The options paper was especially noteworthy in JP Morgan, which is slated to issue results later this morning. More than 203,000 contracts traded in the iconic bank, compared with just 101,000 in an average session.
One of the largest early trades was definitely geared to the upside as an investor sold about 4,000 January 45 calls for $1.16 and bought an equal number of March 48 calls for $0.73. Volume was below open interest at the nearer-term strike, indicating that an existing position was closed and rolled forward in time.
As a result, the investor recovered $0.43 of their capital and remains positioned to keep making money if JPM continues to climb in coming months. He or she is also less at risk of volatility collapsing in the January contracts after the news is released.
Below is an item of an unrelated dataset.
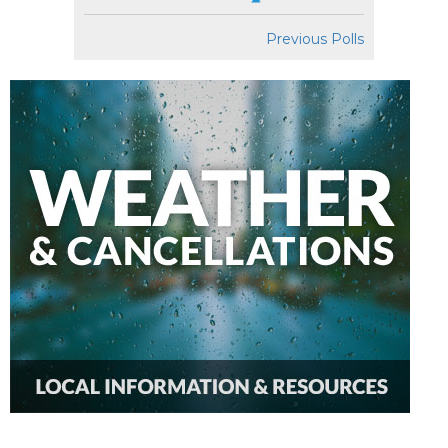
Previous Polls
Our Heat Seeker tracking program showed more than 944,000 contracts trading in the bank group yesterday, compared with just 760,000 in an average session. Of that total, calls outnumbered puts and were bought. The puts that did change hands, however, were mostly sold. (See our Education section for more on why selling puts can reflect confidence.)
Morgan Stanley was also active yesterday, with volume twice the normal amount. Early buyers paid $0.32 for the January 20.50 calls. MS then pushed higher into the close and those contracts would inflate by about 50 percent to $0.47. The company issues results Friday morning.